The location was the Automotive Enviro Testing Facility in Baudette, Minn., where during the winter, 820 frozen acres and 19 potential courses let the battery electric Model S slip slide away – all within control and its low center of gravity design performing admirably, of course.
“This allowed us to fully evaluate Model S vehicle dynamics, durability, range and performance under the most extreme conditions,” write Tesla Motors in its Enthusiasts’ Blog. “After days of rigorous testing, we left more confident than ever that Model S will set the standard for premium performance – no matter what’s in the forecast.”
We knew inquiring minds would want to know further about the $57,400-$105,400 vehicle, so we called asking for answers to such questions as “how many days,” and “how was electric range affected?” and other related details but were told what’s in the blog is all Tesla cares to divulge.
Perhaps the cold weather testing brief was a sort of inversion on the old salesman’s adage of selling the sizzle – extreme cold is a known potential enemy to battery electric vehicles, and ice and snow can be to cars in general, so if Model S exceeded expectations, that’s a good thing right?

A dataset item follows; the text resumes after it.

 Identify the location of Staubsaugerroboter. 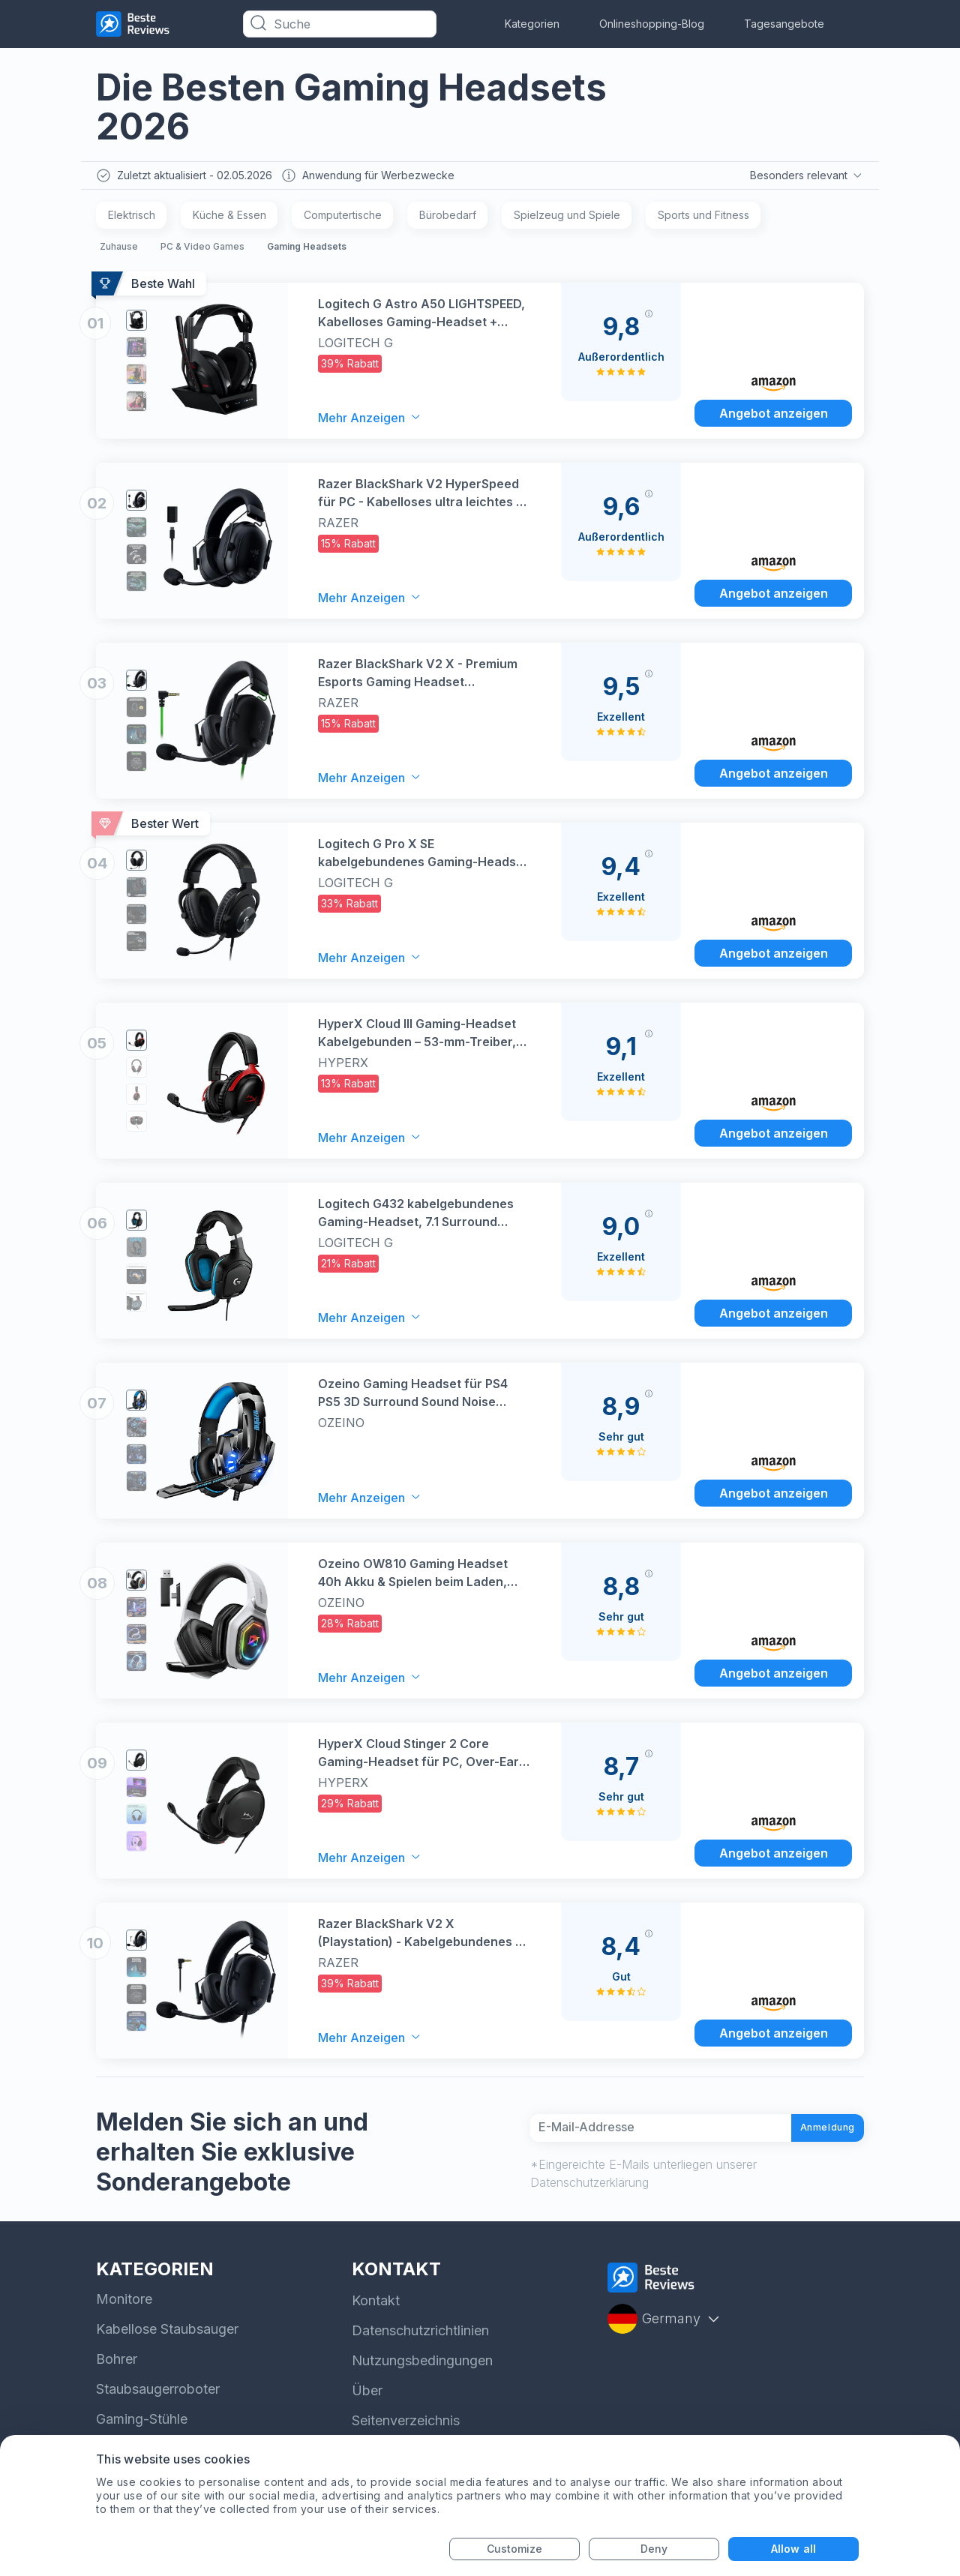 (158, 2394).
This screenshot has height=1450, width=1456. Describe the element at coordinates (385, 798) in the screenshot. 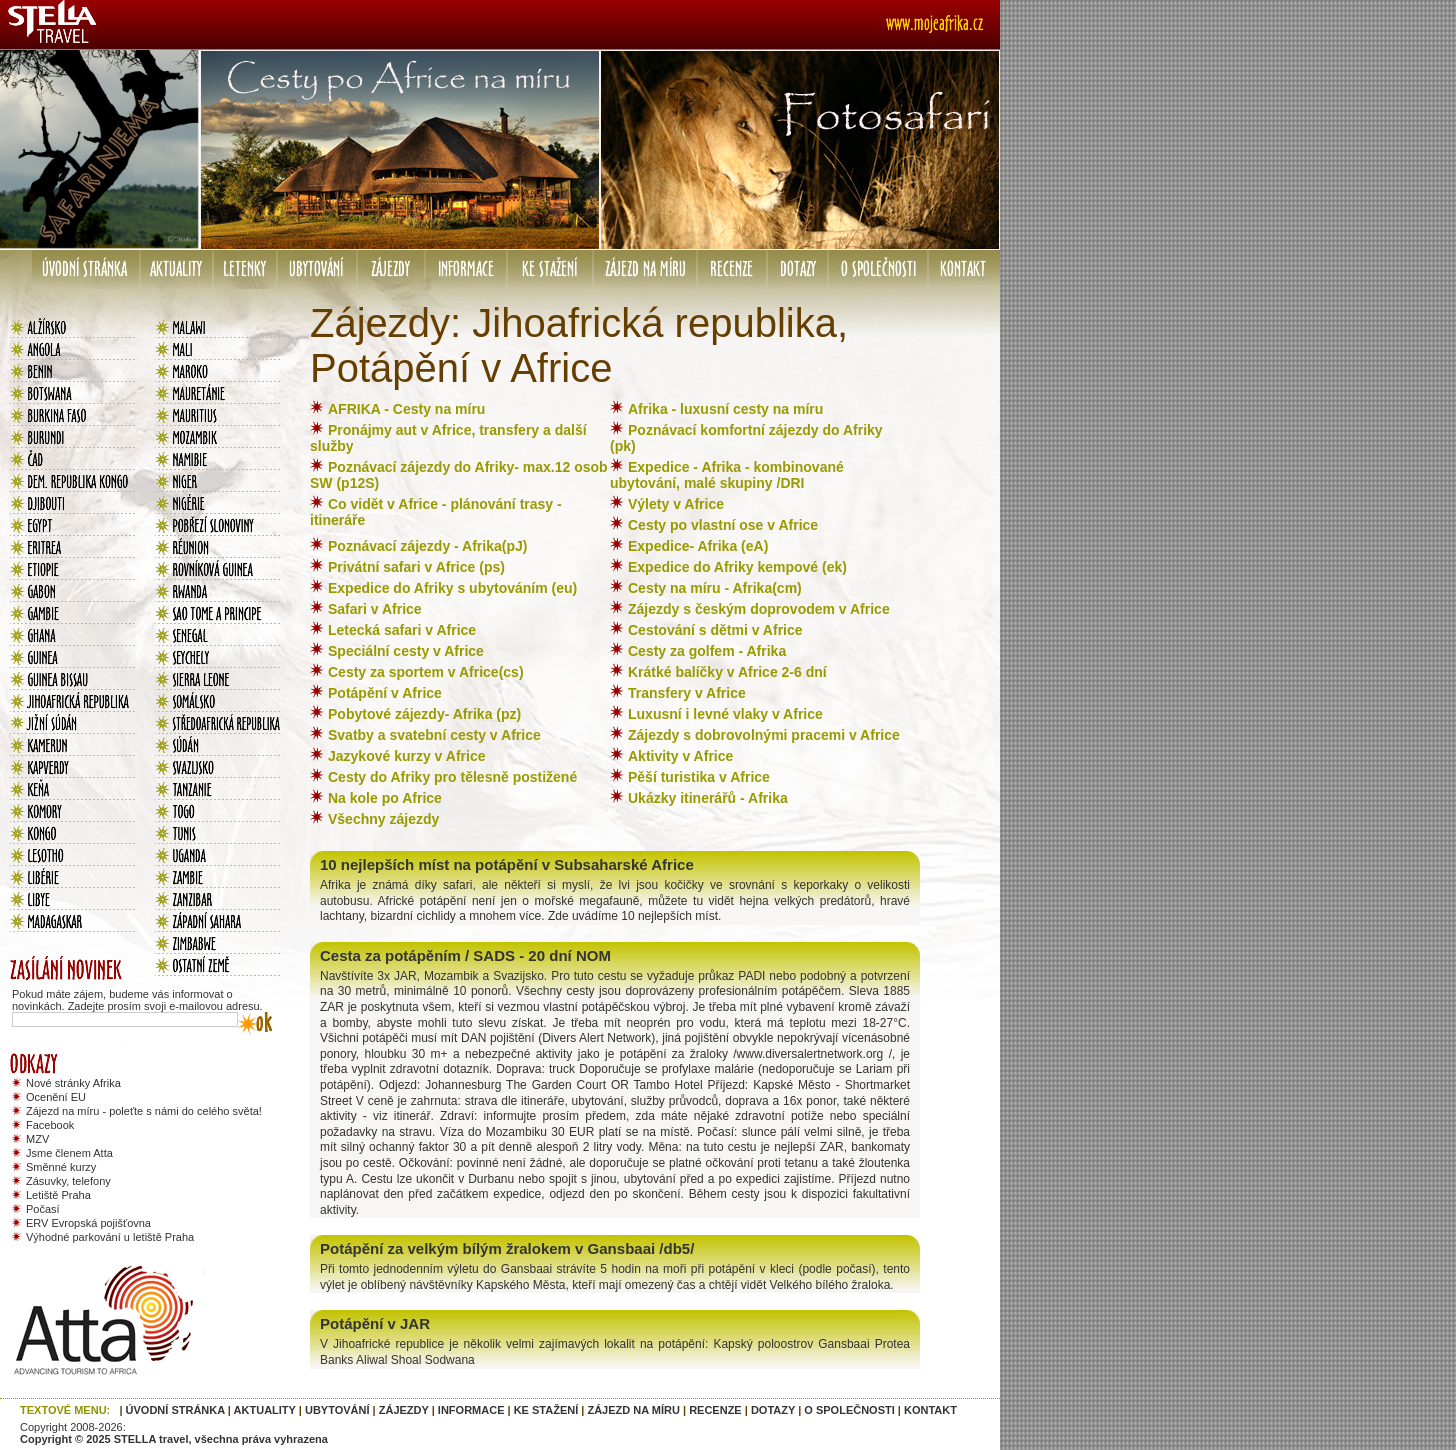 I see `Na kole po Africe` at that location.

Nonetheless, we’d hoped to hear some quantifiable results aside from “we left more confident than ever.”
Alas, upon calling the communications department we were not granted further insights, but Tesla did say first deliveries begin in July and to date pre-orders exceed 8,000 units. We do know the car has captured the imagination of many, and what has been divulged thus far of its technical credentials promises much as an “awesome clean sheet of functionality.”